Is there any official Google statement regarding that search result on one's own site ought to be disallowed from indexing (e.g. via robots.txt)?
He cited an example of YouTube search results (a search page at YouTube) coming up in Google Web search results.
Over the weekend, Kevin Gibbons started a thread at Search Engine Roundtable Forums asking why do Google Maps results show up as indexed in the Google search results. His example search was bondi beach via Google UK, that shows this page from Google Maps listed in the search results. As you can see from the robots.txt file, Google disallows crawling of that file. So why is this page listed in the Google results? Well, it is not really listed. Someone must of linked to the page, so Google has the linkage data in the search results, which is normal on some searches.
Back to the YouTube case, Google's Matt Cutts said "YouTube added a “Disallow: /results” line in its robots.txt file." And Vanessa Fox has added a line to the Google Webmaster Guidelines stating:
Use robots.txt to prevent crawling of search results pages or other auto-generated pages that don't add much value for users coming from search engines.

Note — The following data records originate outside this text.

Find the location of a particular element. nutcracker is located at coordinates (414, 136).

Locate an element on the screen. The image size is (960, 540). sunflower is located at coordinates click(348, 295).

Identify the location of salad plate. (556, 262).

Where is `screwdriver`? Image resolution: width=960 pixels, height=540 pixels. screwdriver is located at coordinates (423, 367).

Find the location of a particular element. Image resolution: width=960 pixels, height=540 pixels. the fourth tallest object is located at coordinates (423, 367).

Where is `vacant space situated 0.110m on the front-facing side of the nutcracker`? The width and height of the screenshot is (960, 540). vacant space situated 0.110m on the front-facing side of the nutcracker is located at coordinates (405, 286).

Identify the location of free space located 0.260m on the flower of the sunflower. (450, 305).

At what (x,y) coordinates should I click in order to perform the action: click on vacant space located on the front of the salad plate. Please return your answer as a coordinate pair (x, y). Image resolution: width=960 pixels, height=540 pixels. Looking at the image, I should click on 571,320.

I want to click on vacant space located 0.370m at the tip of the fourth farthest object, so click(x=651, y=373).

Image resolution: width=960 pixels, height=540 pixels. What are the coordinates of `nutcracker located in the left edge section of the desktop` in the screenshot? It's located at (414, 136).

So there it is. Google does not want to show their own properties search results in the Google search results. Nor do they want your search results to come up, if they don't add value. So I suspect, I should disallow searchinternal.html from this site to show up, because at least one result has been indexed.

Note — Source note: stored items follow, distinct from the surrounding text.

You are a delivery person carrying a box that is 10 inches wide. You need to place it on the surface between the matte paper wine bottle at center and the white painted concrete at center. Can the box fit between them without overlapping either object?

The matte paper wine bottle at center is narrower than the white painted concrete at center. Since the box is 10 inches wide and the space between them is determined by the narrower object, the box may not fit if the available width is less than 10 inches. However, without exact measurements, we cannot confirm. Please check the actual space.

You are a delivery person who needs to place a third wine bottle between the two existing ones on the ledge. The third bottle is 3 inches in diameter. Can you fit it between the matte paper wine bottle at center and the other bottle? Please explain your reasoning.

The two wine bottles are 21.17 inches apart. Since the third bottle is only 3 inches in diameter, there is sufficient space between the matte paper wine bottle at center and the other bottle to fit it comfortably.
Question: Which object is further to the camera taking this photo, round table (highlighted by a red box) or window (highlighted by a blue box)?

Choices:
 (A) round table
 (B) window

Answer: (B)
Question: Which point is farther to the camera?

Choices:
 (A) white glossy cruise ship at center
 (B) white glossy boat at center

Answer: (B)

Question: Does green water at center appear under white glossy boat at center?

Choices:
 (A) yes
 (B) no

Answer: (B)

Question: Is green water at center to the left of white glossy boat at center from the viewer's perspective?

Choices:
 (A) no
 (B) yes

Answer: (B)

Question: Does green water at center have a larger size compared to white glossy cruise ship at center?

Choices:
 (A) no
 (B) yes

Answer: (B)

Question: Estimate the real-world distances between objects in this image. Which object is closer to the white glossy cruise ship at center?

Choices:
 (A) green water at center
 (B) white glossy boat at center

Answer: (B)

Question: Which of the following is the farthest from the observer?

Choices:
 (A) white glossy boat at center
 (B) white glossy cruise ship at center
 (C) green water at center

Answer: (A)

In some cases, site navigational elements are in a sense a search feature. You have ways to filter your results for your products, using links to do so. Let me give you an example. Footlocker.com has a Men's Basketball sneaker section. I can then refine my search by filtering down, via link navigation, to Men's Nike Basketball sneakers, I can then refine it a bit more by selecting the $50 - $74.99 price range. Are those the type of search results Google is talking about? I doubt it, because they add value.
But what about my example above of showing all my posts via internal search feature for reputation management is that bad? I found it useful, so I linked to it. Maybe other's looking for online reputation management rather see several examples from this site, as opposed to just one? I think in this case, Google would rather show one or two results and offer the "More results from www.seroundtable.com »" link, if they deem it necessary. So in this case, I should really disallow that page. But I have yet to add a robots.txt file, so maybe one day. :)
Danny Sullivan also has a great post at Search Engine Land on this topic from this morning. Danny, in part, looks at Shopping Search Engines and should Google index the search results page of shopping engines, when they don't index their own Froogle results.